New Artificial Intelligence Domain
As technology develops, we must continually assess how best to protect against associated risks. Often, existing security controls and techniques can be effectively applied to emerging technologies. Occasionally, however, a new technology is widely adopted which is sufficiently different that it requires consideration of additional risks and mitigating controls — either for the technology itself or in the way that it’s used. The recent increased usage of Machine Learning and Generative Artificial Intelligence (AI) models is one such change.
We have introduced a new Artificial Intelligence domain into our Core Framework. The controls within this domain are designed to help suppliers to manage the risks associated with the use of AI within their organisations and help clients to understand the potential risks they are exposed to through the use of AI in their supply chains.
Software Development - Scoping Question
We have been receiving consistent feedback (albeit small numbers) explaining some of the discussions clients and suppliers are having about whether a supplier should answer the Software Development domain, or not. Scoping questions are designed to mould the framework around the supplier’s environment and activities - to support suppliers to understand what controls they should consider. This should be independent of the client’s requirements.
The previous wording of the Software Development scoping question did not make this clear. We have updated the scoping question to clarify that any supplier who develops or programs software should be considering relevant controls for secure software development and therefore should answer this domain.
Network & Cloud Security
The Network & Cloud Security domain has been reviewed & updated to make it clear that these controls apply in all circumstances where a supplier manages their own environments, regardless of whether these are on-premise closed networks, cloud-hosted environments or a hybrid combination of these technologies.
Operational Resilience
There has been an increased focus on Operational Resilience recently, particularly within Finance and CNI sectors. As such, we have reviewed how we can support our customers in assessing how their supply chains are impacting their operational resilience. As part of this, we are making some updates to the core framework: we will be adding specific controls around RTOs and RPOs as well as highlighting the date of the last disaster recovery rehearsal.
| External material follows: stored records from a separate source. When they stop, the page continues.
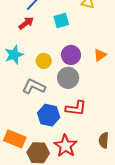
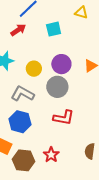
blue hexagon: (49, 115) -> (20, 122), moved
red star: (65, 146) -> (51, 155), size x0.7

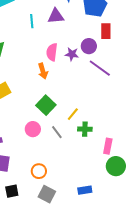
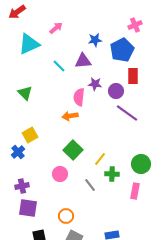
cyan line: (32, 21) -> (59, 66), turned -40
purple star: (72, 54) -> (95, 84), moved
orange arrow: (43, 71) -> (70, 116), turned 98
gray line: (57, 132) -> (90, 185), moved
green circle: (116, 166) -> (141, 164), moved

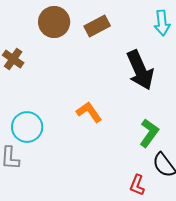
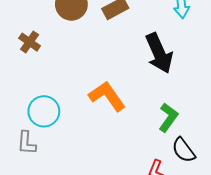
orange L-shape: (89, 112) -> (107, 96), size x1.4

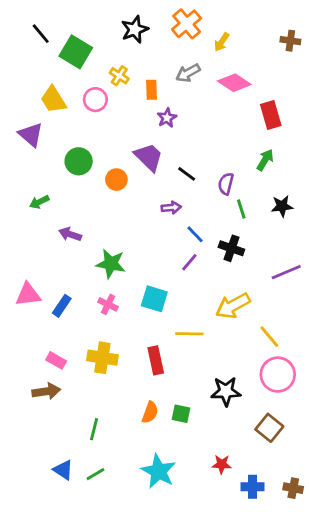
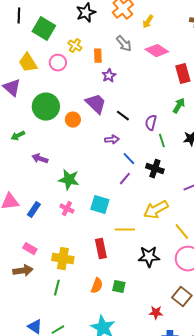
black line: (41, 34) -> (19, 16), turned 42
gray arrow: (188, 73) -> (124, 44), turned -102
green circle: (79, 161) -> (46, 107), size x1.4
yellow cross: (102, 358) -> (63, 259), moved
black star: (226, 391) -> (149, 257), moved
green line: (94, 429) -> (57, 288), moved
red star: (222, 464) -> (156, 313), moved

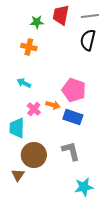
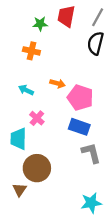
gray line: (90, 16) -> (98, 17), turned -54
orange arrow: (53, 105) -> (58, 83), moved
gray L-shape: (71, 151) -> (91, 153), moved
We will continue to explore opportunities for supporting customers with managing and improving their operational resilience.
Alongside this update…
You may have already noticed that we've moved the Financial Risk and Environmental, Social & Governance domains away from the Core Framework and redefined them as Add-Ons. This means you can now choose whether each of your suppliers is required to answer these domains or not.
We're thrilled to announce that this week, we'll be releasing another update to the structure of the framework: Framework Sizes. This new feature will allow you to choose whether each of your suppliers should answer the full core framework or a smaller version designed for smaller, less mature suppliers. More to come on this!